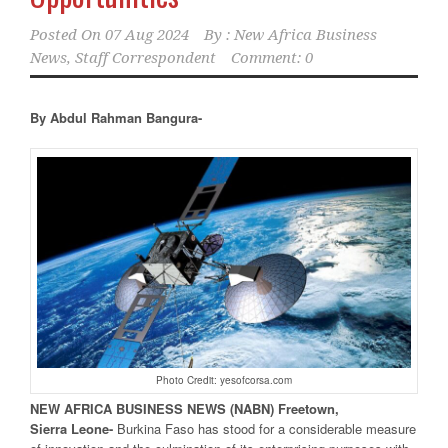
Posted On
07 Aug 2024
By :
New Africa Business
News, Staff Correspondent
Comment: 0
By Abdul Rahman Bangura-
Photo Credit: yesofcorsa.com
NEW
AFRICA
BUSINESS NEWS
(NABN) Freetown,
Sierra
Leone-
Burkina Faso has stood for a considerable measure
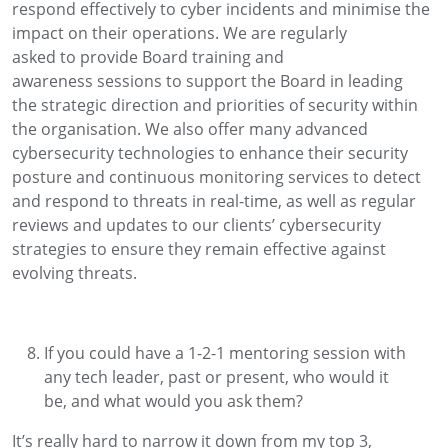
respond effectively to cyber incidents and minimise the
impact on their operations.
We
are
regularly
asked
to
provide
Board
training and
awareness
sessions to support the Board in leading
the
strategic direction and priorities of
security within
the organisation.
We also offer many advanced
cybersecurity technologies to enhance their security
posture and continuous monitoring services to detect
and respond to threats in real-time, as well as regular
reviews and updates to our clients’ cybersecurity
strategies to ensure they remain effective against
evolving threats.
If you could have a 1-2-1 mentoring session with
any tech leader, past or present, who would it
be
,
and what would you ask them?
It’s
really hard
to narrow it down from my top 3,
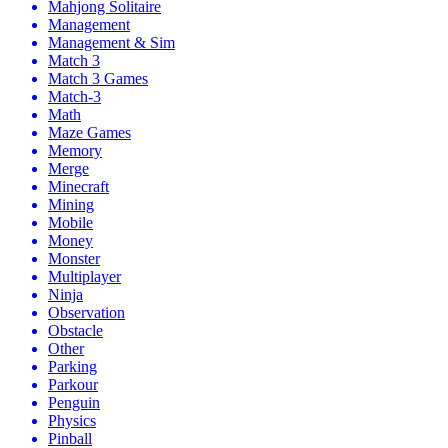
Mahjong Solitaire
Management
Management & Sim
Match 3
Match 3 Games
Match-3
Math
Maze Games
Memory
Merge
Minecraft
Mining
Mobile
Money
Monster
Multiplayer
Ninja
Observation
Obstacle
Other
Parking
Parkour
Penguin
Physics
Pinball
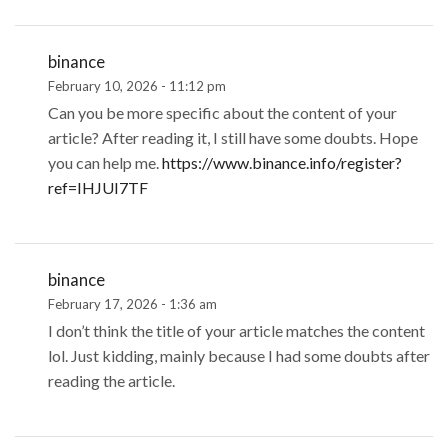
binance
February 10, 2026 - 11:12 pm
Can you be more specific about the content of your
article? After reading it, I still have some doubts. Hope
you can help me.
https://www.binance.info/register?
ref=IHJUI7TF
binance
February 17, 2026 - 1:36 am
I don’t think the title of your article matches the content
lol. Just kidding, mainly because I had some doubts after
reading the article.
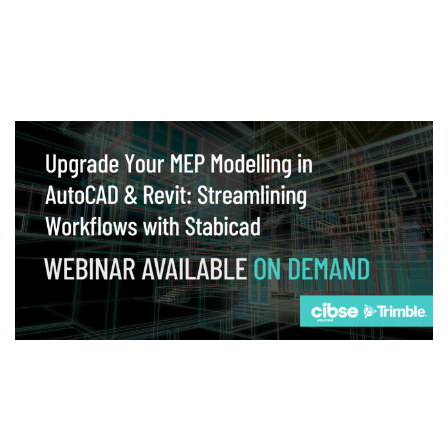
Webinar
Upgrade your MEP modelling in AutoCAD
and revit: streamlining workflows with
Stabicad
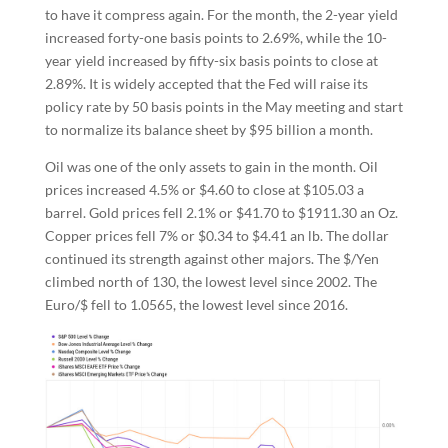
to have it compress again. For the month, the 2-year yield
increased forty-one basis points to 2.69%, while the 10-
year yield increased by fifty-six basis points to close at
2.89%. It is widely accepted that the Fed will raise its
policy rate by 50 basis points in the May meeting and start
to normalize its balance sheet by $95 billion a month.
Oil was one of the only assets to gain in the month. Oil
prices increased 4.5% or $4.60 to close at $105.03 a
barrel. Gold prices fell 2.1% or $41.70 to $1911.30 an Oz.
Copper prices fell 7% or $0.34 to $4.41 an lb. The dollar
continued its strength against other majors. The $/Yen
climbed north of 130, the lowest level since 2002. The
Euro/$ fell to 1.0565, the lowest level since 2016.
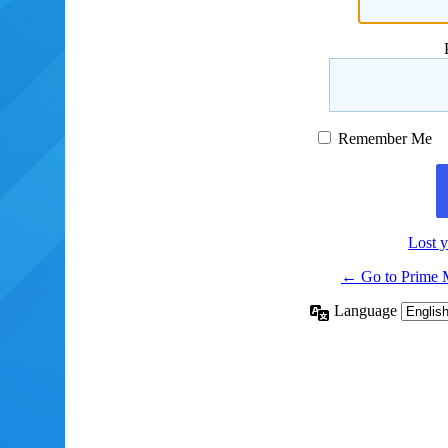
Remember Me
Lost 
← Go to Prime 
Language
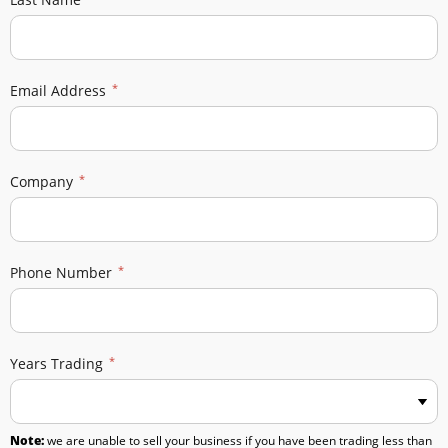
Email Address
Company
Phone Number
Years Trading
Note:
we are unable to sell your business if you have been trading less than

+-------+

● Your instructions:
The answer must be an exact copy of the entries, with the pictures omitted.

● Response to this task:
Posted On
07 Aug 2024
By :
New Africa Business
News, Staff Correspondent
Comment: 0
By Abdul Rahman Bangura-
Photo Credit: yesofcorsa.com
NEW
AFRICA
BUSINESS NEWS
(NABN) Freetown,
Sierra
Leone-
Burkina Faso has stood for a considerable measure
respond effectively to cyber incidents and minimise the
impact on their operations.
We
are
regularly
asked
to
provide
Board
training and
awareness
sessions to support the Board in leading
the
strategic direction and priorities of
security within
the organisation.
We also offer many advanced
cybersecurity technologies to enhance their security
posture and continuous monitoring services to detect
and respond to threats in real-time, as well as regular
reviews and updates to our clients’ cybersecurity
strategies to ensure they remain effective against
evolving threats.
If you could have a 1-2-1 mentoring session with
any tech leader, past or present, who would it
be
,
and what would you ask them?
It’s
really hard
to narrow it down from my top 3,
Mahjong Solitaire
Management
Management & Sim
Match 3
Match 3 Games
Match-3
Math
Maze Games
Memory
Merge
Minecraft
Mining
Mobile
Money
Monster
Multiplayer
Ninja
Observation
Obstacle
Other
Parking
Parkour
Penguin
Physics
Pinball
binance
February 10, 2026 - 11:12 pm
Can you be more specific about the content of your
article? After reading it, I still have some doubts. Hope
you can help me.
https://www.binance.info/register?
ref=IHJUI7TF
binance
February 17, 2026 - 1:36 am
I don’t think the title of your article matches the content
lol. Just kidding, mainly because I had some doubts after
reading the article.
Webinar
Upgrade your MEP modelling in AutoCAD
and revit: streamlining workflows with
Stabicad
to have it compress again. For the month, the 2-year yield
increased forty-one basis points to 2.69%, while the 10-
year yield increased by fifty-six basis points to close at
2.89%. It is widely accepted that the Fed will raise its
policy rate by 50 basis points in the May meeting and start
to normalize its balance sheet by $95 billion a month.
Oil was one of the only assets to gain in the month. Oil
prices increased 4.5% or $4.60 to close at $105.03 a
barrel. Gold prices fell 2.1% or $41.70 to $1911.30 an Oz.
Copper prices fell 7% or $0.34 to $4.41 an lb. The dollar
continued its strength against other majors. The $/Yen
climbed north of 130, the lowest level since 2002. The
Euro/$ fell to 1.0565, the lowest level since 2016.
Remember Me
Lost 
← Go to Prime 
Language
Email Address
Company
Phone Number
Years Trading
Note:
we are unable to sell your business if you have been trading less than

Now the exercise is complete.